Irouléguy is France’s southernmost wine region and many may find familiarity with less than stellar reds made by uninspiring co-ops that often give the region an unfair reputation. It is quintessentially basque, being in the heart of Basque country on the French side. A good producer, however, can show the potential of the region, particularly for the whites. The white grapes are the Gros and Petit Mansangs and Petit Courbu, just as in Jurancon. The delineation and profile of these grapes vary significantly from the luscious whites of Jurancon – instead offering more minerality and requiring more age to fully open.

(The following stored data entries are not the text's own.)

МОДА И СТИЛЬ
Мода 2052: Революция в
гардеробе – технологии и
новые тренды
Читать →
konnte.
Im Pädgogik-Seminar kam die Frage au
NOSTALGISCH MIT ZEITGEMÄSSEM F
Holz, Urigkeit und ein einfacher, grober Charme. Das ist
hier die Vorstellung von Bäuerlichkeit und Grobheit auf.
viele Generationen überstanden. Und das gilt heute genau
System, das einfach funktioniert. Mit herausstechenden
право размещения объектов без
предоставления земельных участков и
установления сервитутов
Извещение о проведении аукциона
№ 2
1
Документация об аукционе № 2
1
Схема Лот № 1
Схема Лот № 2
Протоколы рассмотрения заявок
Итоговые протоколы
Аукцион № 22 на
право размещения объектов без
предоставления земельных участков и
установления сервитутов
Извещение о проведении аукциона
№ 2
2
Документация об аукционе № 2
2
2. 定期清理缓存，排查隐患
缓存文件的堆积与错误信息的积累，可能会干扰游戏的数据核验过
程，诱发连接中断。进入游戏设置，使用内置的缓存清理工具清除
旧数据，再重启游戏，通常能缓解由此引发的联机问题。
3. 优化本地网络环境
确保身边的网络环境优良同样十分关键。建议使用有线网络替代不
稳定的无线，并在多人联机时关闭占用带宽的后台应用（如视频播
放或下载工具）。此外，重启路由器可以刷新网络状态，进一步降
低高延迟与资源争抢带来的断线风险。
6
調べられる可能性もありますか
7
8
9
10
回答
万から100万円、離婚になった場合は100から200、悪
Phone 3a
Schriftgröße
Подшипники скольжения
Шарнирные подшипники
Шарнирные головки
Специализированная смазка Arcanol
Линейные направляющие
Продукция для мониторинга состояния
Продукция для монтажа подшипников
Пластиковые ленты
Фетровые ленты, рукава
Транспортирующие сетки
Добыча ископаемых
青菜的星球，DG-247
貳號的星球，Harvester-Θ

The leading producer Arretxea’s white wines are the quintessential example of the potential of the region’s whites. The 2016 Hegoxuri that I tasted was distinctly a terroir wine requiring at least mid-term ageing and it is focused more on minerality and elegance than opulence and fruit. As such, the 2016 I tasted need a long exposure to oxygen before finally opening, but it is an impressive, intellectual, and collectable wine. It pairs well with simpler more austere preparations of seafood and fish – and finds a happy place alongside the St. Jean De Luz restaurant Kaiku’s menu. The winery itself is quite young, being founded in the late 1980’s by two Alsatians. It is now farmed biodynamically (having moved off of organic farming) Excellent. (Imported into the US by Kermit Lynch)
While renowned for its sweet wines, the white Jurancon Sec can be profoundly delicious and compelling. The best examples don’t exceed 30 euros and most very good wines are 15-25 euros. The permitted grapes are Gros and Petit Mansang. Camaralet, Lauzet, and Courbu. You can expect a bolder fruit profile compared to the minerally and citrus driven Irouleguy whites, with pineapple, white peach, and truffles. These wines fare incredibly well with seafood and vegetables and would be perfect wines for much Pacific Northwest cuisine.
The Jurancon is located a few dozen kilometres east of St. Jean De Luz, with the Pyrenees on its eastern flank and the Atlantic air flowing in from the west. About 1,000 hectares are under vine and the region has approximately 500 growers and 100 bottlers/producers. Jurancon Sec was created in 1975 in a region traditionally known for its sweet wines.
I tasted two great examples on my trip. First, Domaine Cauhapé’s “Geyser” 2016 was hugely concentrated and boisterous with big pineapple and spice flavours. Easy to drink on its own, or not. Cauhapé is often considered the benchmark estate for Jurancon. Their vines are planted on clay, sand, and stone, and the Geyser bottling is a blend of all five permitted varieties. Very Good+. (Imported into the US by Skurnik)
My personal favourite was the Camin Larredya “La Virada” 2016, tasted at the fantastic Restaurant L’Ocean, which showed finesse and elegance and greater balance than the Cauahpé. It remained more on the white peach side, with less pineapple and tropics. There was a touch of truffle, which I was told by our sommelier increases with age. Larredya is an extremely tiny producer not currently exported to North America that is making wines of the highest quality that in my view are among the best in the appellation. The vines are about 40 years old here and the majority are Gros and Petit Manseng with a tiny percentage of Courbu. The La Virada cuvee is the producer’s best dry white and comes from three small parcels planted on the combes of the vineyard (which is planted in an natural amphitheatre). Soils are clay and siliceux. This producer is biodynamic. Excellent.